La filmación de 2004 no solo fue una de las más minuciosas del cine religioso, sino también una de las más peligrosas para su protagonista debido a los múltiples accidentes en el set.
Quizá el momento más impactante fue el día que el actor fue alcanzado por un rayo durante el rodaje de una de las escenas más emblemáticas de la producción.
Jim Caviezel, quien más tarde protagonizaría "Sonido de libertad", vivió en carne propia un auténtico calvario para encarnar al personaje más importante de su carrera profesional.

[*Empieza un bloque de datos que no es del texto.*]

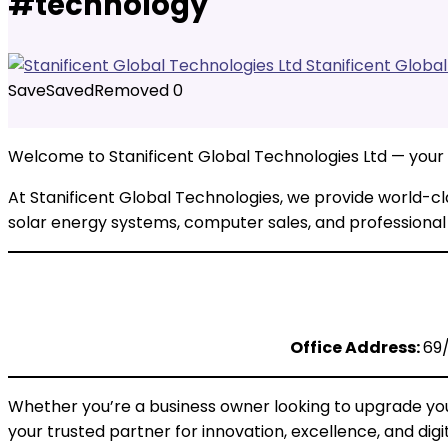
#technology
Stanificent Globa
Save
Saved
Removed
0
Welcome to Stanificent Global Technologies Ltd — your #1
At Stanificent Global Technologies, we provide world-cl
solar energy systems, computer sales, and professional 
Office Address:
69/
Whether you’re a business owner looking to upgrade your
your trusted partner for innovation, excellence, and digi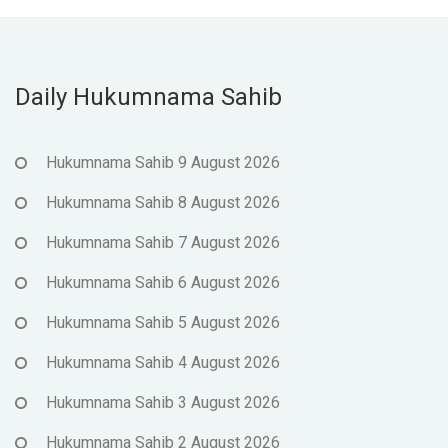
Daily Hukumnama Sahib
Hukumnama Sahib 9 August 2026
Hukumnama Sahib 8 August 2026
Hukumnama Sahib 7 August 2026
Hukumnama Sahib 6 August 2026
Hukumnama Sahib 5 August 2026
Hukumnama Sahib 4 August 2026
Hukumnama Sahib 3 August 2026
Hukumnama Sahib 2 August 2026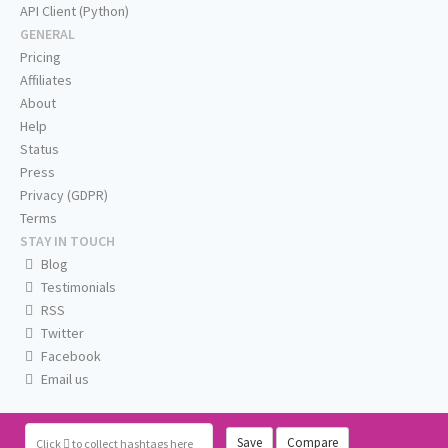
API Client (Python)
GENERAL
Pricing
Affiliates
About
Help
Status
Press
Privacy (GDPR)
Terms
STAY IN TOUCH
Blog
Testimonials
RSS
Twitter
Facebook
Email us
Save
Compare
Click
to collect hashtags here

Los graves problemas de salud y las secuelas físicas que marcaron la vida de Jim Caviezel tras el accidentado rodaje de "La Pasión de Cristo"
Uno de los episodios más dramáticos ocurrió en la escena del Sermón del Monte, cuando las nubes comenzaron a cerrarse sobre el set de grabación de manera repentina.
“Ascendía la montaña y cinco segundos antes del golpe tuve el presentimiento de que algo iba a pasar”, recordó el intérprete en una entrevista con un periodista polaco.
De repente, el rayo lo golpeó. Mel Gibson notó lo ocurrido al ver que el cabello del actor se había levantado por la descarga eléctrica en la última toma realizada.
Jan Michelini, asistente de dirección, se acercó para ayudarlo y también fue alcanzado por un segundo rayo; por fortuna, ambos sobrevivieron de milagro a la descarga.
Años después, en 2023, el actor reveló que este incidente le generó un problema cardíaco que derivó en dos operaciones, incluida una a corazón abierto resuelta en 2014.
Pero el calvario en "La Pasión de Cristo" no terminó ahí, ya que Gibson buscaba un realismo extremo que llevó al protagonista a sufrir heridas físicas reales.
Durante la secuencia de la flagelación, un látigo logró atravesar el madero protector de su espalda, dejándole una cicatriz de 35 centímetros y un shock en su sistema.
Además, padeció una infección pulmonar e hipotermia debido a los fuertes vientos durante las escenas en la cruz y moretones severos por el peso de las cadenas.
En el vía crucis, el madero de casi 70 kilogramos se soltó y cayó sobre él: “Aplastó mi cabeza como un melón. La sangre salía de mi boca”, relató sobre el accidente.
Al final, la entrega de Jim Caviezel en "La Pasión de Cristo" quedó marcada por una mezcla de sangre falsa y real, convirtiendo su actuación en un testimonio de resistencia física.